WORK REQUIRED >> Output each entry that follows exactly. Images stay out.

◇ ◇ ◇

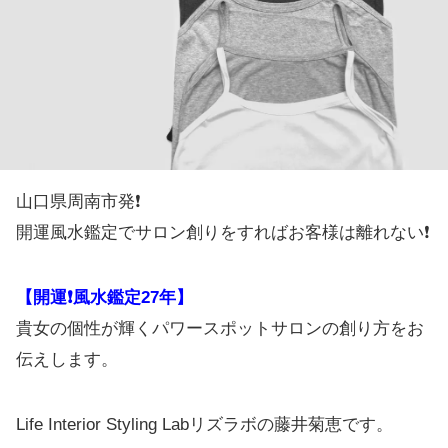
山口県周南市発❗️
開運風水鑑定でサロン創りをすればお客様は離れない❗️
【開運❗️風水鑑定27年】
貴女の個性が輝くパワースポットサロンの創り方をお
伝えします。
Life Interior Styling Labリズラボの藤井菊恵です。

◇ ◇ ◇

WRITTEN REPLY >>
山口県周南市発❗️
開運風水鑑定でサロン創りをすればお客様は離れない❗️
【開運❗️風水鑑定27年】
貴女の個性が輝くパワースポットサロンの創り方をお
伝えします。
Life Interior Styling Labリズラボの藤井菊恵です。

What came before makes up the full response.